IMI-Analyse 2023/06
Sahel
Neue Allianzen, neue Missionen
Christoph Marischka (16.02.2023)
Am 8. Februar 2023 fand laut diverser Medienberichte in Kidal im Norden Malis eine Versammlung statt, welche die Lage in Mali weiter destabilisieren könnte. Die Deutsche Welle (dw) etwa berichtet: „Im Norden Malis haben sich drei bewaffnete Gruppen zusammengeschlossen, die am Tuareg-Aufstand 2012 beteiligt waren. Sie wollen damit die Militärregierung in Bamako unter Druck setzen“.[1] Die dw bezieht sich dabei im wesentlichen auf eine relativ kurze Meldung des Nachrichtenportals AfricaNews.com, das auch (vermeintliche) Video-Aufnahmen des Treffens veröffentlichte.[2] Konkret handele es sich dabei um drei der tendenziell separatistischen Gruppierungen, die bereits zuvor als CMA (Coordination des mouvements de l’Azawad) eng zusammengearbeitet und nach dem Aufstand 2012 und der anschließenden französischen Militärintervention gemeinsam 2015 dem Abkommen von Algiers beigetreten waren, das sich formal zur territorialen Integrität Malis bekannt hatte – in der Umsetzung jedoch viele Fragen offen ließ. Während des damals separatistischen Aufstandes gab es eine partielle Zusammenarbeit auch mit djihadistischen/islamistischen Kräften, die dann jedoch schnell die Oberhand gewannen. Nach der französischen Militärintervention und der damit einhergehenden Stationierung einer großen UN-Mission und mehrerer europäischer Truppenkontingente kämpften Einheiten der CMA teilweise Seite an Seite mit französischen Spezialkräften gegen vermeintliche Djihadisten und unterstützten offiziell die (Übergangs-)Regierungen in der Hauptstadt Bamako. Bereits damals gab es jedoch anhaltende Gerüchte, dass einerseits Angehörige der CMA mit einzelnen djihadistischen Gruppen kooperieren würden und dass andererseits Frankreich durch seine militärische und geheimdienstliche Zusammenarbeit mit der CMA in der konkreten Praxis die territoriale Integrität und die Souveränität der Regierung in Bamako unterlaufen und langfristig das Ziel einer Abspaltung des Nordens (Azawad) vorantreiben würde. Daran dürfte einiges im Einzelfall richtig, in der Verallgemeinerung zugleich unzutreffend sein, wie es bei vielen Gerüchten und Verschwörungstheorien der Fall ist. Dass es jedoch erhebliche Spannungen zwischen der militärischen Praxis Frankreichs (die Separatisten unterstützte) und der völkerrechtlichen Grundlage u.a. der deutschen Militärpräsenz im Rahmen der UN-Truppe MINUSMA (territoriale Integrität) gab, äußerten auch deutschen und europäische Diplomat*innen und Militärs immer wieder.

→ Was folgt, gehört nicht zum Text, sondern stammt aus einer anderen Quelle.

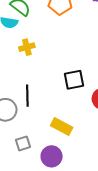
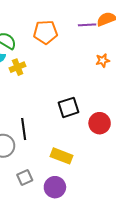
yellow cross: (27, 47) -> (18, 67), moved

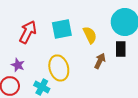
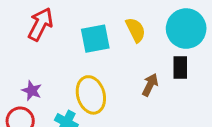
red arrow: (28, 32) -> (40, 24), moved
yellow semicircle: (90, 35) -> (136, 30), moved

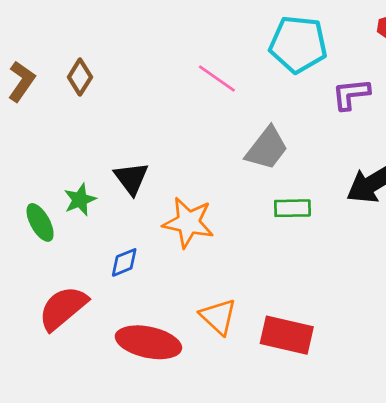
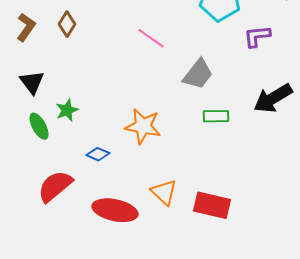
pink line: (217, 78) -> (151, 38), moved
black triangle: (131, 178) -> (32, 82), moved
blue diamond: (124, 262) -> (98, 154), turned 45

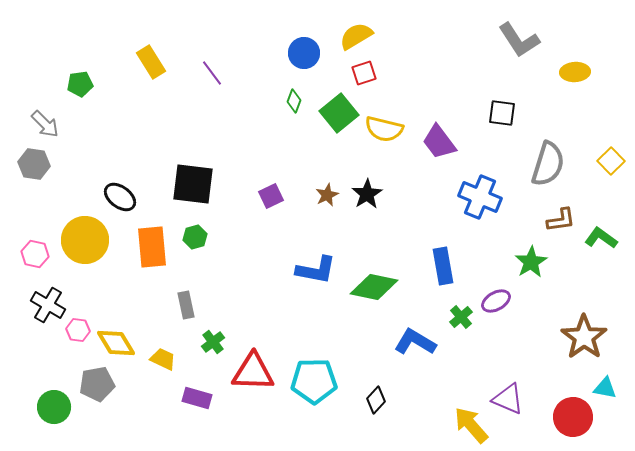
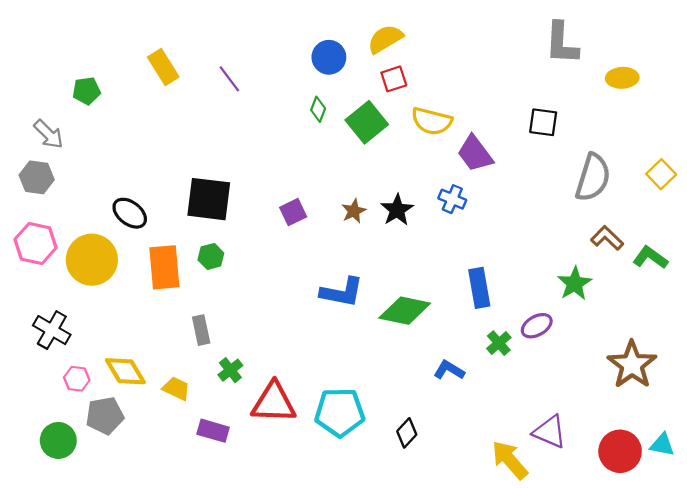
gray L-shape: (519, 40) -> (562, 43), turned 36
yellow semicircle: (384, 129) -> (432, 121), moved
blue cross: (480, 197) -> (452, 199), moved, size x0.6
brown L-shape: (561, 220) -> (607, 238), turned -128
pink hexagon: (35, 254) -> (36, 243), moved, size x1.4
pink hexagon: (78, 330) -> (77, 379), moved
blue L-shape: (415, 342) -> (449, 370), size x0.7
cyan triangle: (605, 388) -> (662, 445), moved

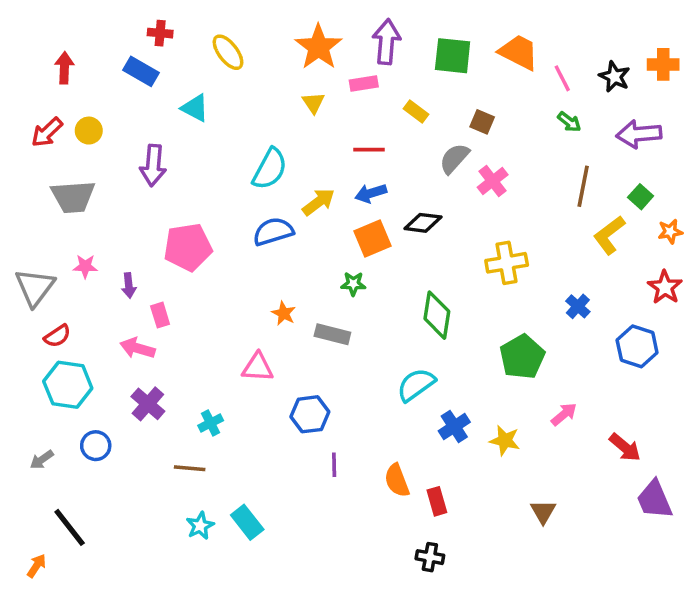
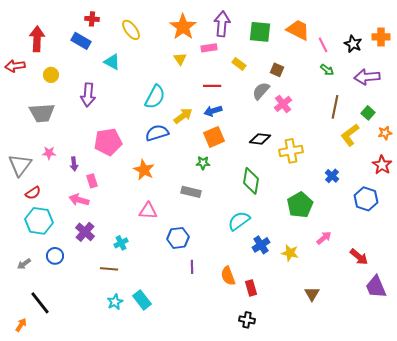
red arrow: (64, 68) -> (37, 39), size x1.4
red arrow: (47, 132) -> (15, 66), moved, turned 36
black diamond: (423, 223) -> (260, 139), moved
orange star: (284, 313) -> (144, 170), moved, size x1.5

Islamisten und Separatisten gegen die Junta?
Was es bedeutet, dass die militärisch besser aufgestellten Gruppen der CMA nun von einer „Koordination“ zu einer „Fusion“ übergehen, scheint insofern ersteinmal wenig spektakulär. Konkret ist davon die Rede, dass man aus den drei Gruppen „einen [einzigen] politischen und militärischen Zusammenhang“ formen wolle.[3] Allerdings wurde bei dem Treffen demnach auch angekündigt, dass die CMA „angesichts der sich beständig verschlechternden Sicherheitslage gemeinsam mit weiteren Gruppen eine militärische Offensive plant, um die Bevölkerung in Mali zu schützen“. Da die CMA bereits im Dezember vergangenen Jahres geschlossen aus der operativen Umsetzung des Algiers-Abkommens ausgetreten ist, handelt es sich dabei um die Ankündigung einer militärischen Operation (ehemals) separatistischer Kräfte, die nicht in Abstimmung mit der Regierung erfolgt. Im Gegenteil: Die CMA begründet ihre „Offensive“ damit, dass die Regierung die Zivilbevölkerung nicht ausreichend schütze.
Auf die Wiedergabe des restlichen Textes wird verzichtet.